Lexiteers might insist that this nightmarish Brexit will only happen if a Tory government is in power. A Corbyn-led government, for example, would certainly not turn Britain into a tax haven; and he’d enact protective measures to reabsorb finance workers into other sectors of the economy. But that argument has two major problems. First, it’s not a safe bet that there’ll be a general election (and a Labour government) before Brexit takes place. Second, it ignores the current context of British politics – and the context of the Brexit vote. Some dodgy claims about the NHS aside, the dominant argument of the Leave side of the EU referendum very much focused on xenophobia and opposition to regulations. So major figures in the Leave campaign would claim voters opted for this kind of Brexit, not the kind that Lexiteers have in mind.
In short, pushing for Brexit if a Tory government is likely to be in power at the time is one hell of a risk.
How to get to Lexit
Is there a way to deliver Lexit, though?
In Britain’s current political system, a referendum may not do the job. Because the EU referendum enabled showmen like Farage to whip up negative sentiments for their own interests. It also allowed a well-funded Leave campaign to mislead people through an allegedly criminally dishonest set of slogans and false promises.
A genuine Lexit would instead need to come from a genuinely progressive Labour government, after a thorough internal party process of debate and democratic deliberation that has come to characterise the Corbyn era. This would then provide a mandate for leaving the EU based on greater popular ownership of the economy and resisting ‘free trade’ and ‘free market’ capitalism.

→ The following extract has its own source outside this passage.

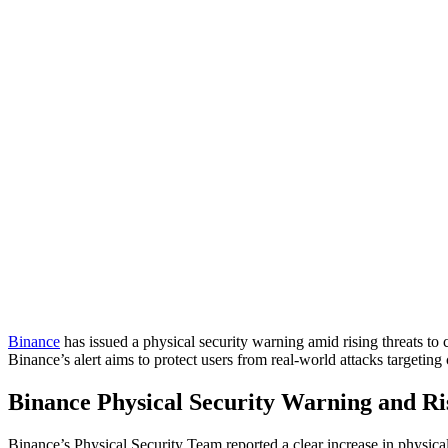
Binance
has issued a physical security warning amid rising threats to
Binance’s alert aims to protect users from real-world attacks targetin
Binance Physical Security Warning and Ri
Binance’s Physical Security Team reported a clear increase in physical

The Lexit arguments aren’t necessarily wrong. But expecting Lexit to come about through the Brexit process currently on offer is dangerously naïve. Given the current economic and political realities that Britain faces, ‘Remain and Reform’ is the most sensible strategy for promoting quality of life and political stability in the here and now. Lexit is a question for another day; and it must entail an entirely new project divorced from the cynical ploy of Farage and co to enrich themselves while screwing everyone else over.